─── DATA LISTING

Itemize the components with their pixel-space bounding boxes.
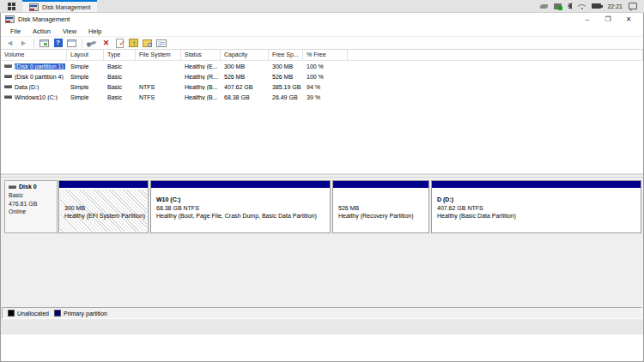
cell-type: Basic [104,63,136,69]
menu-bar: FileActionViewHelp [1,26,643,37]
partition-block[interactable]: W10 (C:)68.38 GB NTFSHealthy (Boot, Page… [150,180,331,233]
cell-free-space: 26.49 GB [269,94,303,100]
menu-action[interactable]: Action [27,27,56,35]
partition-size: 300 MB [64,204,147,213]
volume-disk-icon [4,64,12,68]
show-action-pane-icon[interactable] [66,38,77,48]
partition-block[interactable]: 526 MBHealthy (Recovery Partition) [332,180,429,233]
partition-status: Healthy (Boot, Page File, Crash Dump, Ba… [156,212,329,220]
cell-layout: Simple [67,94,104,100]
network-status-icon[interactable] [554,3,562,9]
action-center-icon[interactable] [629,3,637,9]
cell-pct-free: 39 % [303,94,348,100]
table-row[interactable]: (Disk 0 partition 4)SimpleBasicHealthy (… [1,71,643,81]
partition-color-bar [59,181,148,189]
cell-status: Healthy (B... [181,84,221,90]
back-icon[interactable]: ◄ [4,38,15,48]
volume-disk-icon [4,95,12,99]
legend-label: Unallocated [17,311,49,317]
show-console-tree-icon[interactable] [39,38,50,48]
battery-icon[interactable] [592,3,601,9]
tool-icon[interactable] [87,38,98,48]
toolbar: ◄►?✕✓↑ [1,37,643,50]
cell-status: Healthy (E... [181,63,221,69]
toolbar-separator [82,39,82,48]
cell-type: Basic [104,94,136,100]
cell-capacity: 68.38 GB [221,94,269,100]
menu-view[interactable]: View [58,27,82,35]
cell-layout: Simple [67,74,104,80]
close-button[interactable]: ✕ [618,13,639,26]
table-row[interactable]: Data (D:)SimpleBasicNTFSHealthy (B...407… [1,81,643,92]
column-header-type[interactable]: Type [104,50,136,60]
partition-name [338,196,428,204]
explore-icon[interactable] [142,38,153,48]
column-header-volume[interactable]: Volume [1,50,67,60]
mark-partition-active-icon[interactable]: ✓ [114,38,125,48]
partition-color-bar [151,181,330,189]
window-title: Disk Management [18,15,70,23]
table-row[interactable]: (Disk 0 partition 1)SimpleBasicHealthy (… [1,61,643,71]
cell-volume: (Disk 0 partition 4) [1,74,67,80]
start-button[interactable] [0,0,22,12]
taskbar: Disk Management 22:21 [0,0,644,13]
cell-pct-free: 100 % [303,74,348,80]
help-icon[interactable]: ? [52,38,64,48]
maximize-button[interactable]: ❐ [598,13,618,26]
column-header-free-sp-[interactable]: Free Sp... [269,50,303,60]
cell-pct-free: 94 % [303,84,348,90]
volume-list: VolumeLayoutTypeFile SystemStatusCapacit… [1,50,643,174]
cell-status: Healthy (B... [181,94,221,100]
status-strip [1,319,643,335]
minimize-button[interactable]: – [577,13,598,26]
legend-label: Primary partition [64,311,107,317]
forward-icon[interactable]: ► [18,38,29,48]
column-header--free[interactable]: % Free [303,50,348,60]
volume-disk-icon [4,85,12,88]
partition-block[interactable]: D (D:)407.62 GB NTFSHealthy (Basic Data … [431,180,641,233]
partition-name: D (D:) [437,196,640,204]
volume-list-header: VolumeLayoutTypeFile SystemStatusCapacit… [1,50,643,61]
partition-status: Healthy (Recovery Partition) [338,212,428,220]
disk-0-panel[interactable]: Disk 0 Basic 476.81 GB Online [4,180,58,233]
menu-file[interactable]: File [5,27,26,35]
column-header-file-system[interactable]: File System [136,50,181,60]
graphical-view: Disk 0 Basic 476.81 GB Online 300 MBHeal… [1,178,643,335]
partition-block[interactable]: 300 MBHealthy (EFI System Partition) [58,180,149,233]
partition-color-bar [432,181,641,189]
delete-volume-icon[interactable]: ✕ [100,38,112,48]
disk-size: 476.81 GB [9,200,57,208]
cell-pct-free: 100 % [303,63,348,69]
volume-disk-icon [4,75,12,78]
volume-icon[interactable] [568,3,572,9]
cell-capacity: 526 MB [221,74,269,80]
properties-icon[interactable] [155,38,167,48]
column-header-filler [348,50,643,60]
column-header-status[interactable]: Status [181,50,221,60]
partition-info: D (D:)407.62 GB NTFSHealthy (Basic Data … [433,190,640,232]
column-header-capacity[interactable]: Capacity [221,50,269,60]
toolbar-separator [33,39,34,48]
partition-info: 526 MBHealthy (Recovery Partition) [334,190,428,232]
taskbar-app-button[interactable]: Disk Management [22,0,97,12]
partition-name: W10 (C:) [156,196,329,204]
change-drive-letter-icon[interactable]: ↑ [128,38,139,48]
menu-help[interactable]: Help [83,27,106,35]
legend-color-swatch [54,310,61,317]
partition-info: 300 MBHealthy (EFI System Partition) [60,190,147,232]
table-row[interactable]: Windows10 (C:)SimpleBasicNTFSHealthy (B.… [1,92,643,102]
disk-icon [9,185,16,189]
wifi-icon[interactable] [578,3,586,9]
column-header-layout[interactable]: Layout [67,50,104,60]
cell-free-space: 300 MB [269,63,303,69]
cell-file-system: NTFS [136,84,181,90]
cell-type: Basic [104,84,136,90]
cell-layout: Simple [67,84,104,90]
cell-layout: Simple [67,63,104,69]
disk-0-row: Disk 0 Basic 476.81 GB Online 300 MBHeal… [4,180,641,233]
touchpad-icon[interactable] [540,4,550,9]
cell-volume: Windows10 (C:) [1,94,67,100]
title-bar[interactable]: Disk Management – ❐ ✕ [1,13,643,26]
cell-capacity: 407.62 GB [221,84,269,90]
clock[interactable]: 22:21 [607,3,623,9]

──────

▸ **AIM OF THE TASK**: In the entries above, find each line that has the word "size". Copy it.

▸ **OUTPUT FOR THIS EXERCISE**:
partition-size: 300 MB [64,204,147,213]
disk-size: 476.81 GB [9,200,57,208]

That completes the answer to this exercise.